After decades in Queen Elizabeth's shadow, her son Charles is now Britain's king
STEVE INSKEEP, HOST:
The last time a new monarch ascended its throne, the U.K. was a worldwide empire. Today, it still has worldwide influence, though it also faces a world of problems.
King Charles III addressed Parliament today.
(SOUNDBITE OF PARLIAMENTARY ADDRESS)
KING CHARLES III: As I stand before you today, I cannot help but feel the weight of history which surrounds us.
INSKEEP: It will not be Charles's job directly to address the sagging economy or the aftermath of Brexit. It is his concern that police have investigated his foundation, that Prince Harry plans a tell-all book and that he's less popular than his mum.
Tina Brown has written extensively about the royal family. She's on the line. Tina, welcome back to the program.
TINA BROWN, BYLINE: Thank you so much, Steve.
INSKEEP: In what way do you see Charles shoring up the monarchy?
BROWN: Well, I mean, Charles has had to begin some of the things that, you know, the queen in the sense never would or could do. For instance, last year in Barbados, he spoke about the appalling atrocity of slavery. And, you know, that is something the queen would never have done. Amazingly, she would have actually considered that a political statement, to address that issue in her country's history.
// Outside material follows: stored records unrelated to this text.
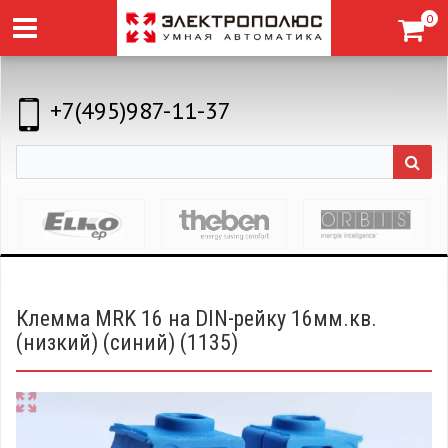
0
+7(495)987-11-37
Клемма MRK 16 на DIN-рейку 16мм.кв.
(низкий) (синий) (1135)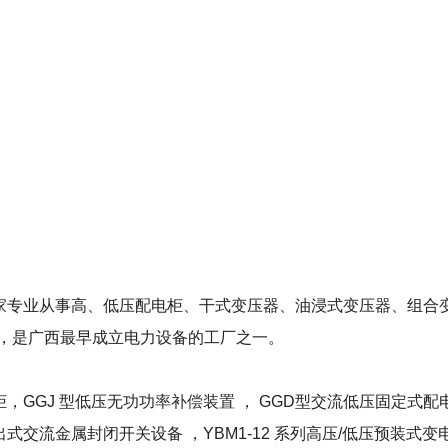
是一家专业从事高、低压配电柜、干式变压器、油浸式变压器、组
号，是广西最早成立电力设备的工厂之一。
，GGJ 型低压无功功率补偿装置 ， GGD型交流低压固定式配电柜
移出式交流金属封闭开关设备 ，YBM1-12 系列高压/低压预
But what she of course did extremely well was sort of express the apolitical expressions of, you know, regret at times when it was enormously important to do so - for instance, her historic visit to the Republic of Ireland in 2011, when she spoke about being able to bow to the past but not be bound by it.
INSKEEP: Oh, this is so interesting. And it goes in a couple of different directions, one of them being the monarchy's connection to the empire and the former empire, the nations of what are now called the Commonwealth.
Does Charles then have a little bit more latitude to reach out to those countries where there is, to say the least, an ambiguous legacy and people have an ambiguous idea of this monarchy that some of their countries still recognize?
BROWN: Well, absolutely. And he's going to - he has been trying, you know, to do some of those things, which is a very careful and difficult thing, frankly, for them to pull off. I mean, we saw that, you know, when Prince William and Kate went on tour - their Commonwealth tour last year - early this year. It really wasn't a success because somehow it still had the kind of retrogressive images of empire with them standing up in that car, you know, rather as the queen and Philip had done on their royal tours. And you saw islanders, you know, pressed behind fences.
You know, it was a very, very bad image, which they understood could not happen again. So you're going to see a kind of rethink of that kind of imagery and of the kind of speeches he made.
And frankly, you know, we don't even know that for the remaining countries of which, you know, the monarchy is still, you know, the head of country - whether that will last for very long. I mean, I see - it's impossible to imagine that, you know, Australia, for instance - the monarchy being the head of the Commonwealth, just doesn't seem to be - the constitutional heads of these countries - seems that it can last beyond a very short time.
INSKEEP: Tina, you touched on another thing when you talked about the difference between apolitical and political statements. Of course, the British monarch tries to rise above political statements now and leave that all to the elected leaders of Parliament and the British government.
But there's a question about what is political and what is not. Charles in the past has been very outspoken about climate change. Can you imagine a future in which the king of England remains outspoken on that issue?
BROWN: Well, he's going to have to completely recalibrate what he says. I mean, of course, we know exactly what he does think about everything, unlike the queen, who - we knew nothing about what she thought about anything and right now was almost a kind of nostalgia for not knowing what she thought because we're living in such a narcissistic world where people express their opinions about everything. We literally knew nothing about what the queen thought about everything.
We know, of course, far too much about what Charles thinks about everything. However, as he said in an interview that he gave before she died, like, I'm not that stupid. He understands very much that his role has now shifted.
But what he can be is a great convening monarch. One of the few powers left, in a sense, to the sovereign is being able to convene. The queen didn't do a great deal of that. She was brilliant at the symbolism as she was in Ireland, but she never really used her position to sort of convene around issues. And there's no doubt - I mean, you know, just last week before - just the day of the queen's death, Charles was actually about to host a major climate change conference at Dumfries House, his Scottish charitable headquarters. And that was going to be a major climate convening in which John Kerry was going to be taking part.
He cancelled that, of course, because the queen died. So he can still do those things. He just can't pronounce. He cannot sort of intervene when it comes to anything to do with the issues - the political issues - around it because, you know, it has begun to be quite controversial because, of course, the big energy crisis.
INSKEEP: Journalist Tina Brown is author of "The Palace Papers."
Tina, it's always a pleasure to hear from you.